Picking investors for the long haul

What does the team attribute TravelPerk’s momentum to generally? It comes back to the pain, says Meir. Business travelers are being forced to “tolerate” horrible legacy systems. “So I think the pain-point is so visible and so clear [it sells itself],” he argues, also pointing out this is true for investors (which can’t have hurt TravelPerk’s funding pitch).

“In general we just built a great product and a great service, and we focused on this consumer angle — which is something that really connects well with what people want in this day and age,” he adds. “People want to use something that feels like Slack.”

For the Series C, Meir says TravelPerk was looking for investors who would be comfortable supporting the business for the long haul, rather than pushing for a quick sale. So they are now articulating the possibility of a future IPO.

And while he says TravelPerk hadn’t known much about Swedish investment firm Kinnevik prior to the Series C, Meir says he came away impressed with its focus on “global growth and ambition,” and the “deep pockets and the patience that comes with it.”

“We really aligned on this should be a global play, rather than a European play,” he adds. “We really connected on this should be a very, big independent business that goes to the path of IPO rather than a quick exit to one of the big players.

“So with them we buy patience, and also the condition, when offers do come onto the table, to say no to them.”

Given it’s been just a short six months between the Series B and C, is TravelPerk planning to raise again in the next 12 months?

“We’re never fundraising and we’re always fundraising I guess,” Meir responds on that. “We don’t need to fundraise for the next three years or so, so it will not come out of need, hopefully, unless something really unusual is happening, but it will come more out of opportunity and if it presented a way to grow even faster.

“I think the key here is how fast we grow.

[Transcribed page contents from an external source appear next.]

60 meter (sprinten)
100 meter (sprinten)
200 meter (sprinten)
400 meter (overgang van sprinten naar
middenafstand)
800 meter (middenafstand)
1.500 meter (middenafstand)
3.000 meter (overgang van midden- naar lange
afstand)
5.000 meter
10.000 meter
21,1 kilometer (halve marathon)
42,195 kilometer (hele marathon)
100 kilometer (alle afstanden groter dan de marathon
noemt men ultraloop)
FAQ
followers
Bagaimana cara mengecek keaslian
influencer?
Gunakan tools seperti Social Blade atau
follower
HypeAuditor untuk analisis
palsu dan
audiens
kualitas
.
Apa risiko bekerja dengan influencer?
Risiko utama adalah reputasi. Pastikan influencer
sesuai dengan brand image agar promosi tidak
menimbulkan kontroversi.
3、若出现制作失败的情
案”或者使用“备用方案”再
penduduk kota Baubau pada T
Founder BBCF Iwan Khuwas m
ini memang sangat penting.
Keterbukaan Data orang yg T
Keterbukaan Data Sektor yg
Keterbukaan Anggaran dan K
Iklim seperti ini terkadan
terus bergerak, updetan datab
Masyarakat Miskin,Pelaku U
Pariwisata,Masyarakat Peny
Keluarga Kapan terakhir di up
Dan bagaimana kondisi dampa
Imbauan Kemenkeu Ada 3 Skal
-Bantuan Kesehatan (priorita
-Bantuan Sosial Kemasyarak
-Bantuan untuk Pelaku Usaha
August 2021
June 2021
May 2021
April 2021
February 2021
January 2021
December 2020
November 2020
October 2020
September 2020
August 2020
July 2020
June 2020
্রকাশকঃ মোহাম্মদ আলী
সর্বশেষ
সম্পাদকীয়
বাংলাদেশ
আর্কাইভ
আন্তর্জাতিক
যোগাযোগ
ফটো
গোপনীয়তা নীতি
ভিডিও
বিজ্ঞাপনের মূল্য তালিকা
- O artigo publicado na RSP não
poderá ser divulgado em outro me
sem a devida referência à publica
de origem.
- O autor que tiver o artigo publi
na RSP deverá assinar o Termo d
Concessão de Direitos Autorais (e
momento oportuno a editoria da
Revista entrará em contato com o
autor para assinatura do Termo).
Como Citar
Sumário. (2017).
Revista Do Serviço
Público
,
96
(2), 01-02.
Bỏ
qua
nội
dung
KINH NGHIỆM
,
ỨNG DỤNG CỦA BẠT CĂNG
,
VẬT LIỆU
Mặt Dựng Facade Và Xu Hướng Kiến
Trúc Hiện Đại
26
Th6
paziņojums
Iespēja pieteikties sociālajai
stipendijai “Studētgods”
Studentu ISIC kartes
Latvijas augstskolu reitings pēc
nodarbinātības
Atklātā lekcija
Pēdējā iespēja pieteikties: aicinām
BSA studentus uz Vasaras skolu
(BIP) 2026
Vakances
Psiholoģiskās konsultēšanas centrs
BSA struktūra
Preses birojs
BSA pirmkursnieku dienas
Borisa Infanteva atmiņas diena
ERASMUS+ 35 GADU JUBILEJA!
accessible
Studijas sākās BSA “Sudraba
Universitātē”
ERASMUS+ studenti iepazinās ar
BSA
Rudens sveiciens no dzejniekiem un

And how good a product we certify — and if we have an opportunity to make it even faster or better than we’ll go for it. But it’s not something that we’re actively doing it… So to all investors reading this piece don’t call me!” he adds, most likely inviting a tsunami of fresh investor pitches.

Discussing the challenges of building a business that’s so fast growing it’s also changing incredibly rapidly, Meir says nothing is how he imagined it would be — including fondly thinking it would be easier the bigger and better resourced the business got. But he says there’s an upside too.

“The challenges are just much, much bigger on this scale,” he says. “Numbers are bigger, you have more people around the table… I would say it’s very, very difficult and challenging but also extremely fun.

“So now when we release a feature it goes immediately into the hands of hundreds of thousands of travelers that use it every month. And when you fundraise… it’s much more fun because you have more leverage.

“It’s also fun because — and I don’t want to position myself as the cynical guy — the reality is that most startups don’t cure cancer, right. So we’re not saving the world… but in our little niche of business travel, which is still like $1.3 trillion per year, we are definitely making a dent.

“So, yes, it’s more challenging and difficult as you grow, and the problems become much bigger, but you can also deliver the feedback to more people.”